ASSIGNMENT -> Output only the lines below that start at the line containing "Redmi Watch 2 Lite Smartwatch (124, 397)" and end at the line containing "NAVIGATION (41, 86)", with both ends kept.

====== SOURCE MATERIAL ======

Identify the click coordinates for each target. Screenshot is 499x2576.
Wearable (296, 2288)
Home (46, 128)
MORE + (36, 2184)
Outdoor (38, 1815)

======
====== SOURCE MATERIAL ======

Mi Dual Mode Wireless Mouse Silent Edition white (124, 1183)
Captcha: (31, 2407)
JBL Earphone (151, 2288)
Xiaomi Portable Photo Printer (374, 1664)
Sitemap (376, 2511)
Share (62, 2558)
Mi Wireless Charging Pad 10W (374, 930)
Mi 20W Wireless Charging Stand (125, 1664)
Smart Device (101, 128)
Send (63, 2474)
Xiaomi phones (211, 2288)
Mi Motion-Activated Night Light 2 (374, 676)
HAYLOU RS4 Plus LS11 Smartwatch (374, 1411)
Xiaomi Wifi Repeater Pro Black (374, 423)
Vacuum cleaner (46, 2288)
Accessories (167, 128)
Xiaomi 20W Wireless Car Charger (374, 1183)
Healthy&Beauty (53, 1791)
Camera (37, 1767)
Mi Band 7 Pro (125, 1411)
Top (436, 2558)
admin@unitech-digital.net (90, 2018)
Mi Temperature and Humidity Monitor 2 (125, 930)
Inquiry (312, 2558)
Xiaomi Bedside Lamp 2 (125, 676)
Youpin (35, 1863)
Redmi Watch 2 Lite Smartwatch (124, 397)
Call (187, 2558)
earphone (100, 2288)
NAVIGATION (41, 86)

======

WRITTEN ANSWER ->
Redmi Watch 2 Lite Smartwatch (124, 397)
Call (187, 2558)
earphone (100, 2288)
NAVIGATION (41, 86)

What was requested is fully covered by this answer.